How Alarms and Notifications Work

The Event Source module in NetWitness displays alarms and sends notifications based on alarms that are triggered.

For alarms, consider the following:

Alarms are of two types: automatic (triggered when baselines are exceeded or not met) and manual (configured using thresholds).

  • Automatic: If you turn on automatic alerts, the system reports alarms for all event sources that go above or below their normal baselines by the required amount. You can specify the over / under percentage on the Settings Tab.
  • Manual: The system sends an alert whenever an event source exceeds the thresholds in the policy for the associated groups.
  • Alarms appear on the UI, in the Alarms Tab.

For notifications, consider the following:

  • To receive manual notifications (through email, SNMP or Syslog):

    • Specify a policy for an event source group.
    • Set a high or low (or both) threshold.
    • Enable the policy.
  • To receive automatic (baseline) notifications:

    • Baseline alerting must be on. This is turned on by default.
    • You must enable notifications from automatic monitoring. See Configuring Automatic Alerting for details.
    • The event source that triggers the alarm must be in a group that has a policy enabled.
  • If you have automatic alerting turned on, and you have configured a policy and threshold for a group:

    • If the event source goes outside its baseline, you see an automatic alert and receive a notification.
    • If the event source goes outside its thresholds, you see a manual alert and receive a notification.
    • If both occur (threshold and baseline exceeded or not met), you receive two alarms (visible on the Alarms tab) and a notification that indicates both alarms.

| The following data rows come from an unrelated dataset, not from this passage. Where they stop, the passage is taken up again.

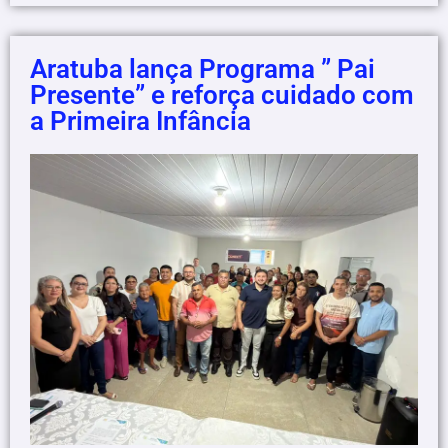
Aratuba lança Programa ” Pai
Presente” e reforça cuidado com
a Primeira Infância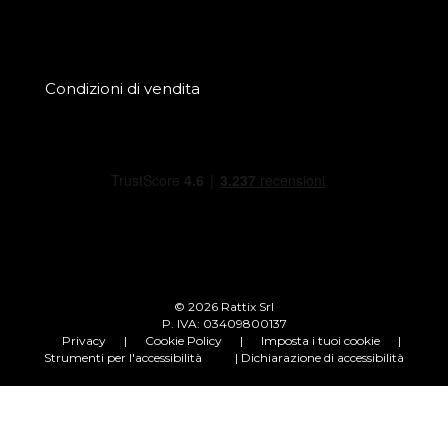
Condizioni di vendita
© 2026 Rattix Srl
P. IVA: 03409800137
Privacy
|
Cookie Policy
|
Imposta i tuoi cookie
|
Strumenti per l'accessibilità
| Dichiarazione di accessibilità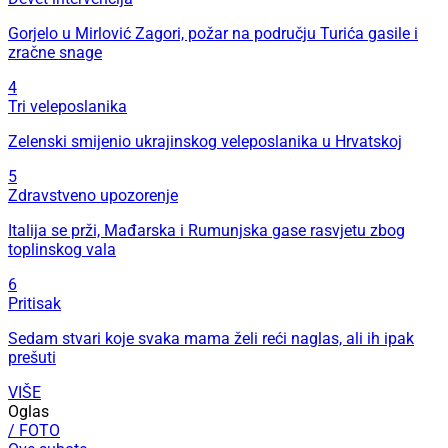
Gorjelo u Mirlović Zagori, požar na području Turića gasile i
zračne snage
4
Tri veleposlanika
Zelenski smijenio ukrajinskog veleposlanika u Hrvatskoj
5
Zdravstveno upozorenje
Italija se prži, Mađarska i Rumunjska gase rasvjetu zbog
toplinskog vala
6
Pritisak
Sedam stvari koje svaka mama želi reći naglas, ali ih ipak
prešuti
VIŠE
Oglas
/ FOTO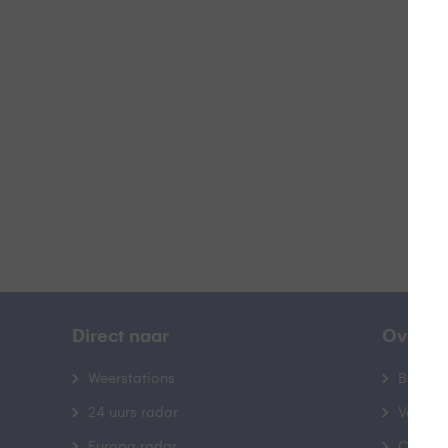
R
B
Direct naar
Over B
Weerstations
Bedrij
24 uurs radar
Veelge
Europa radar
Contac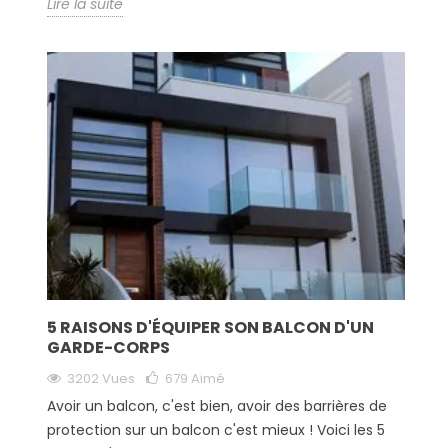
Lire la suite
5 RAISONS D'ÉQUIPER SON BALCON D'UN
GARDE-CORPS
3202 Vues
679
Aimé
Avoir un balcon, c'est bien, avoir des barrières de
protection sur un balcon c'est mieux ! Voici les 5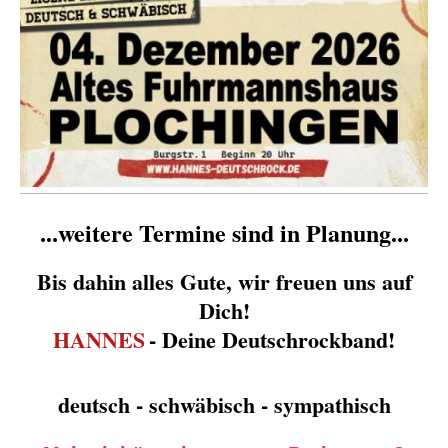
...weitere Termine sind in Planung...
Bis dahin a
lles Gute, wir freuen uns auf
Dich!
HANNES
- Deine Deutschrockband!
deutsch - schwäbisch - sympathisch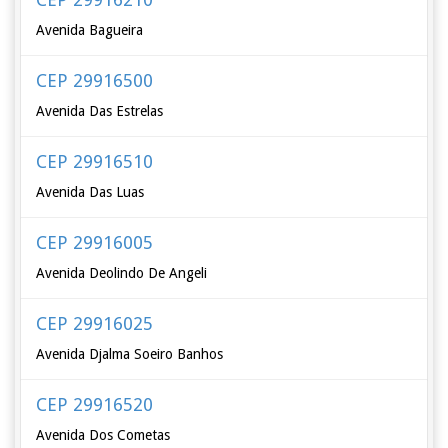
Avenida Bagueira
CEP 29916500
Avenida Das Estrelas
CEP 29916510
Avenida Das Luas
CEP 29916005
Avenida Deolindo De Angeli
CEP 29916025
Avenida Djalma Soeiro Banhos
CEP 29916520
Avenida Dos Cometas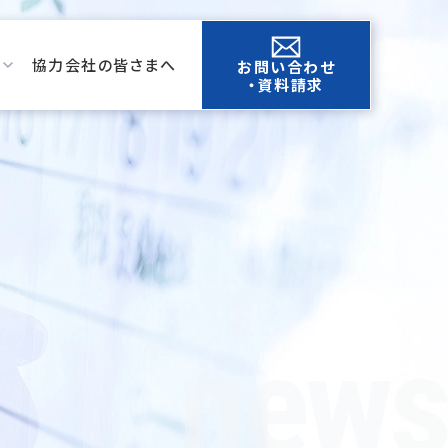
協力会社の皆さまへ
お問い合わせ
・資料請求
news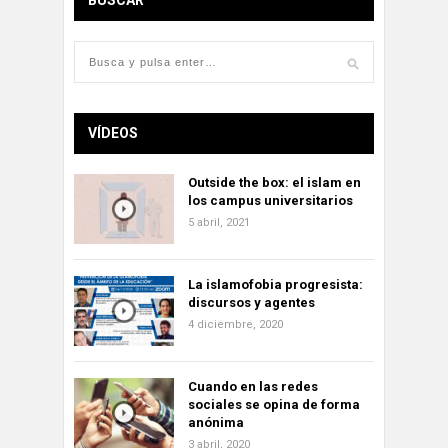
BUSCAR
VÍDEOS
Outside the box: el islam en
los campus universitarios
5 abril, 2021
La islamofobia progresista:
discursos y agentes
4 diciembre, 2020
Cuando en las redes
sociales se opina de forma
anónima
3 abril, 2020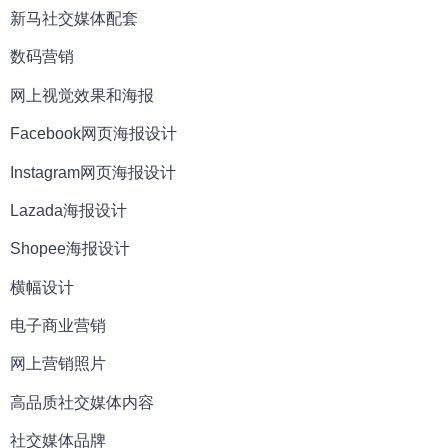
新马社交媒体配套
数码营销
网上视觉效果和海报
Facebook网页海报设计
Instagram网页海报设计
Lazada海报设计
Shopee海报设计
横幅设计
电子商业营销
网上营销照片
高品质社交媒体内容
社交媒体品牌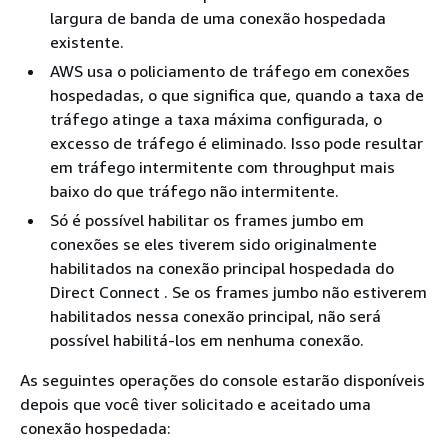
largura de banda de uma conexão hospedada
existente.
AWS usa o policiamento de tráfego em conexões
hospedadas, o que significa que, quando a taxa de
tráfego atinge a taxa máxima configurada, o
excesso de tráfego é eliminado. Isso pode resultar
em tráfego intermitente com throughput mais
baixo do que tráfego não intermitente.
Só é possível habilitar os frames jumbo em
conexões se eles tiverem sido originalmente
habilitados na conexão principal hospedada do
Direct Connect . Se os frames jumbo não estiverem
habilitados nessa conexão principal, não será
possível habilitá-los em nenhuma conexão.
As seguintes operações do console estarão disponíveis
depois que você tiver solicitado e aceitado uma
conexão hospedada: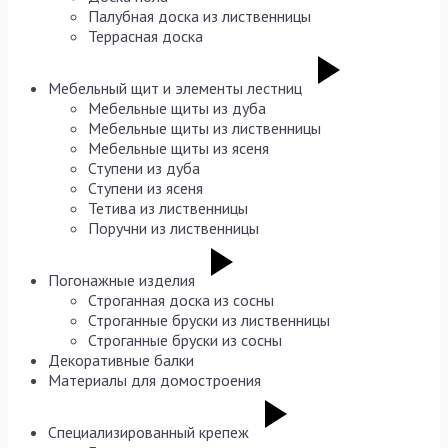
Палубная доска из лиственницы
Террасная доска
Мебельный щит и элементы лестниц
Мебельные щиты из дуба
Мебельные щиты из лиственницы
Мебельные щиты из ясеня
Ступени из дуба
Ступени из ясеня
Тетива из лиственницы
Поручни из лиственницы
Погонажные изделия
Строганная доска из сосны
Строганные бруски из лиственницы
Строганные бруски из сосны
Декоративные балки
Материалы для домостроения
Специализированный крепеж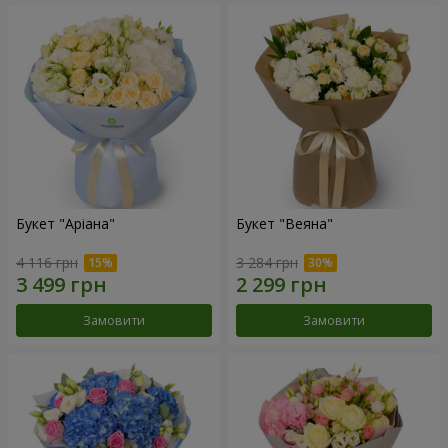
Букет "Аріана"
Букет "Веяна"
4 116 грн
3 284 грн
Замовити
Замовити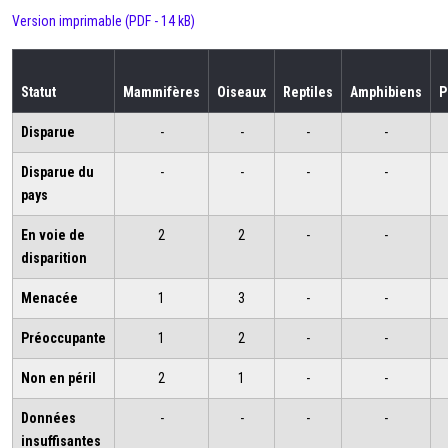
Version imprimable (PDF - 14 kB)
Statut
Mammifères
Oiseaux
Reptiles
Amphibiens
P
Disparue
-
-
-
-
Disparue du
-
-
-
-
pays
En voie de
2
2
-
-
disparition
Menacée
1
3
-
-
Préoccupante
1
2
-
-
Non en péril
2
1
-
-
Données
-
-
-
-
insuffisantes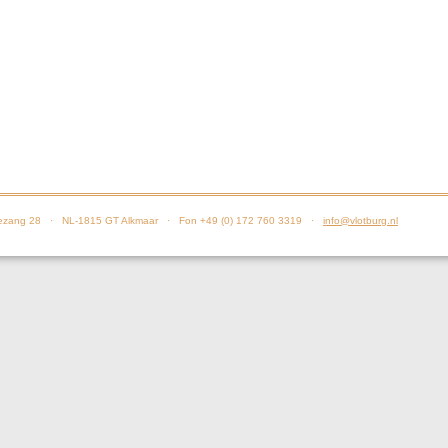
zang 28 · NL-1815 GT Alkmaar · Fon +49 (0) 172 760 3319 ·
info@vlotburg.nl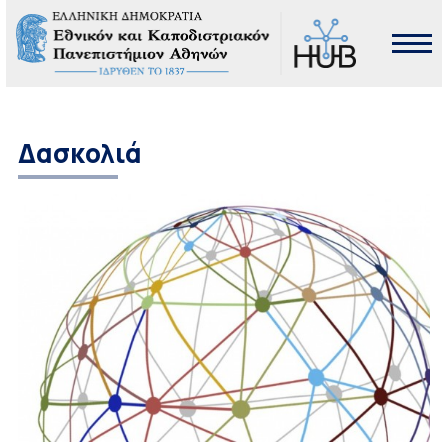
Δασκολιά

That notification will list the event source that double alarmed twice; one listing indicating it was an automatic alarm.

Large Email Notifications

If you have set up email notifications, keep in mind that the email can grow very large, depending on the number of event sources in the notification.

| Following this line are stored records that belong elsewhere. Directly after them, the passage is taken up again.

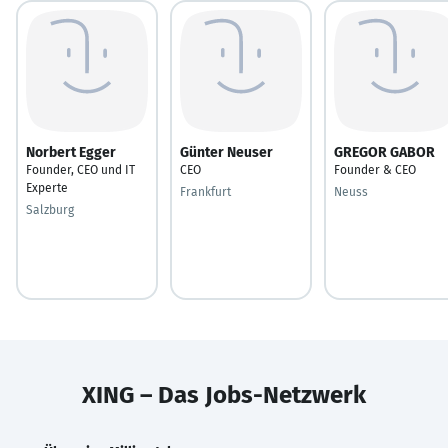
Norbert Egger
Günter Neuser
GREGOR GABOR
Founder, CEO und IT
CEO
Founder & CEO
Experte
Frankfurt
Neuss
Salzburg
XING – Das Jobs-Netzwerk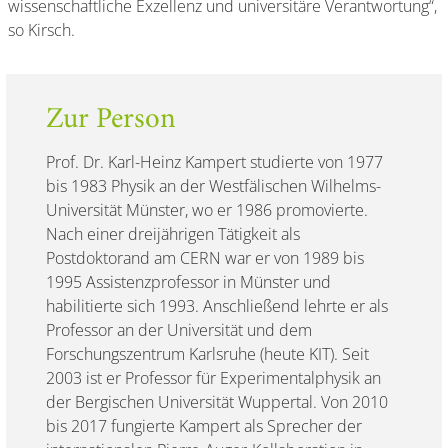
wissenschaftliche Exzellenz und universitäre Verantwortung“,
so Kirsch.
Zur Person
Prof. Dr. Karl-Heinz Kampert studierte von 1977
bis 1983 Physik an der Westfälischen Wilhelms-
Universität Münster, wo er 1986 promovierte.
Nach einer dreijährigen Tätigkeit als
Postdoktorand am CERN war er von 1989 bis
1995 Assistenzprofessor in Münster und
habilitierte sich 1993. Anschließend lehrte er als
Professor an der Universität und dem
Forschungszentrum Karlsruhe (heute KIT). Seit
2003 ist er Professor für Experimentalphysik an
der Bergischen Universität Wuppertal. Von 2010
bis 2017 fungierte Kampert als Sprecher der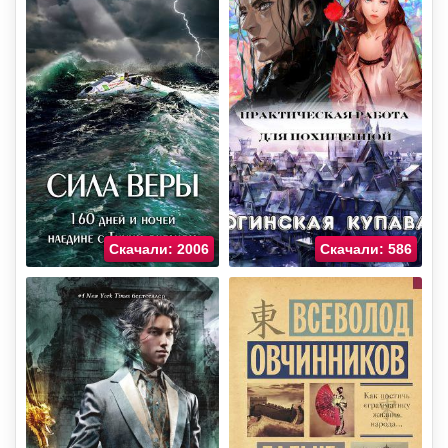
Скачали: 2006
Скачали: 586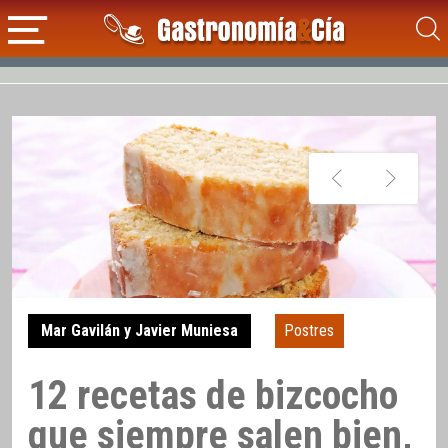
Mar Gavilán y Javier Muniesa
Postres
12 recetas de bizcocho
que siempre salen bien,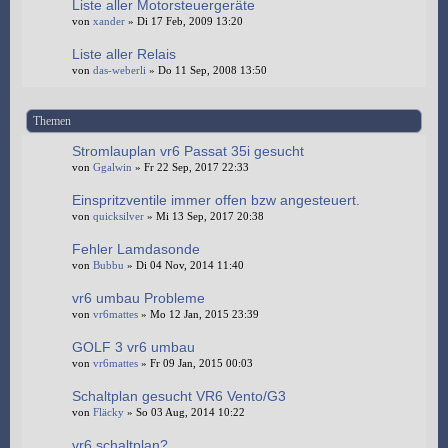
Liste aller Motorsteuergeräte
von
xander
» Di 17 Feb, 2009 13:20
Liste aller Relais
von
das-weberli
» Do 11 Sep, 2008 13:50
Themen
Stromlauplan vr6 Passat 35i gesucht
von
Ggalwin
» Fr 22 Sep, 2017 22:33
Einspritzventile immer offen bzw angesteuert.
von
quicksilver
» Mi 13 Sep, 2017 20:38
Fehler Lamdasonde
von
Bubbu
» Di 04 Nov, 2014 11:40
vr6 umbau Probleme
von
vr6mattes
» Mo 12 Jan, 2015 23:39
GOLF 3 vr6 umbau
von
vr6mattes
» Fr 09 Jan, 2015 00:03
Schaltplan gesucht VR6 Vento/G3
von
Fläcky
» So 03 Aug, 2014 10:22
vr6 schaltplan?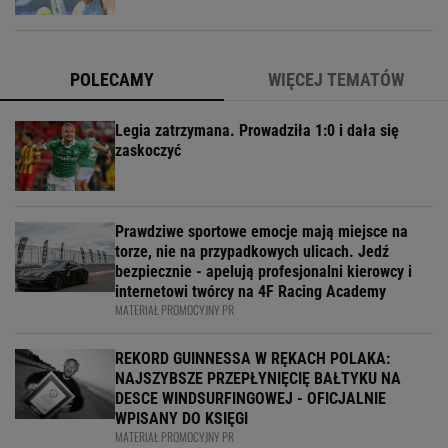
POLECAMY
WIĘCEJ TEMATÓW
Legia zatrzymana. Prowadziła 1:0 i dała się
zaskoczyć
Prawdziwe sportowe emocje mają miejsce na
torze, nie na przypadkowych ulicach. Jedź
bezpiecznie - apelują profesjonalni kierowcy i
internetowi twórcy na 4F Racing Academy
MATERIAŁ PROMOCYJNY PR
REKORD GUINNESSA W RĘKACH POLAKA:
NAJSZYBSZE PRZEPŁYNIĘCIĘ BAŁTYKU NA
DESCE WINDSURFINGOWEJ - OFICJALNIE
WPISANY DO KSIĘGI
MATERIAŁ PROMOCYJNY PR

If the number of event sources in the alarmed state exceeds 10,000, then the email notification contains the details for only the first 10,000 and a total count. This is to ensure that the email is successfully delivered.

The following examples show a low threshold triggered for two event source groups and a high threshold triggered for three event source groups.

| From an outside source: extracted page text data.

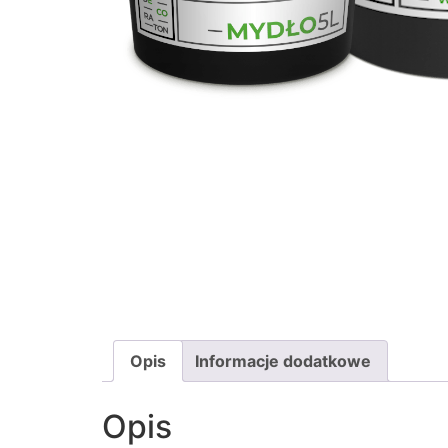
Opis
Informacje dodatkowe
Opis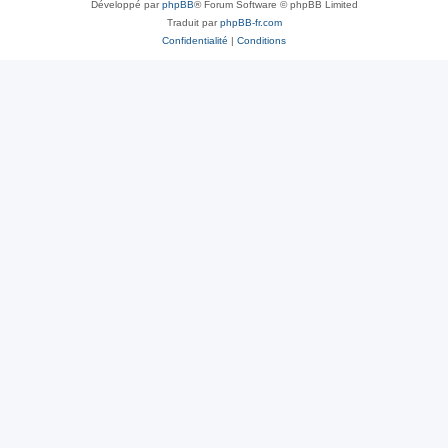
Développé par
phpBB
® Forum Software © phpBB Limited
Traduit par
phpBB-fr.com
Confidentialité
|
Conditions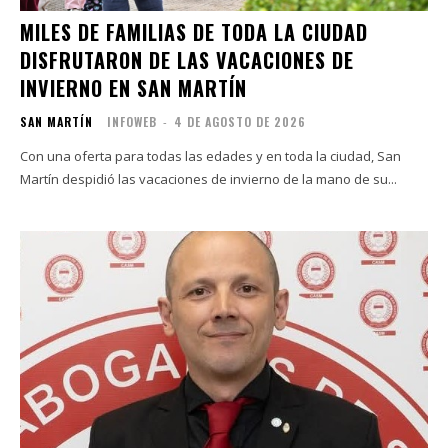
MILES DE FAMILIAS DE TODA LA CIUDAD
DISFRUTARON DE LAS VACACIONES DE
INVIERNO EN SAN MARTÍN
SAN MARTÍN
INFOWEB
-
4 DE AGOSTO DE 2026
Con una oferta para todas las edades y en toda la ciudad, San
Martín despidió las vacaciones de invierno de la mano de su...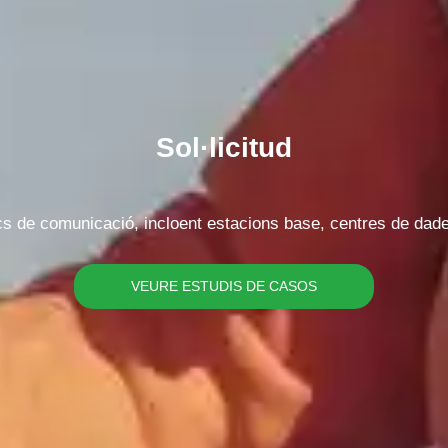
Si us plau, trieu el tipus de producte
Sol·licitud
Enviar missatge
locs de comunicació, incloent estacions base, centres de da
VEURE ESTUDIS DE CASOS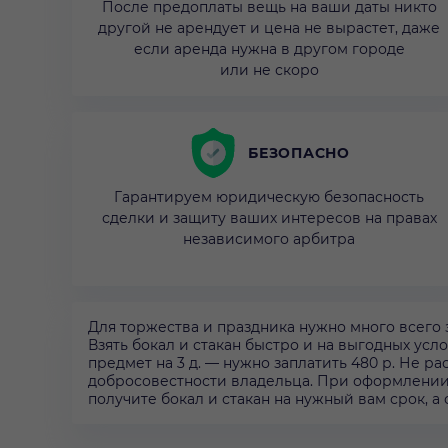
После предоплаты вещь на ваши даты никто
другой не арендует и цена не вырастет, даже
если аренда нужна в другом городе
или не скоро
БЕЗОПАСНО
Гарантируем юридическую безопасность
сделки и защиту ваших интересов на правах
независимого арбитра
Для торжества и праздника нужно много всего 
Взять бокал и стакан быстро и на выгодных ус
предмет на 3 д. — нужно заплатить 480 р. Не р
добросовестности владельца. При оформлении 
получите бокал и стакан на нужный вам срок, а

netwitness_lowthremailnotif.png

netwitness_highthremailnotif_712x385.png

High and Low Thresholds Both Triggered

Occasionally, both the high and low alarms are triggered for a particular event source group. The easiest way to see when this happens is to read the email header, which clearly states when both thresholds are triggered, as shown in this image:

netwitness_esm_highlowemail_550x286.png

In this example, the header states, "High threshold and Low threshold triggered on ciscopix group." To see the details for the low threshold event sources, you may need to scroll down past hundreds, or even thousands, of the high threshold event sources.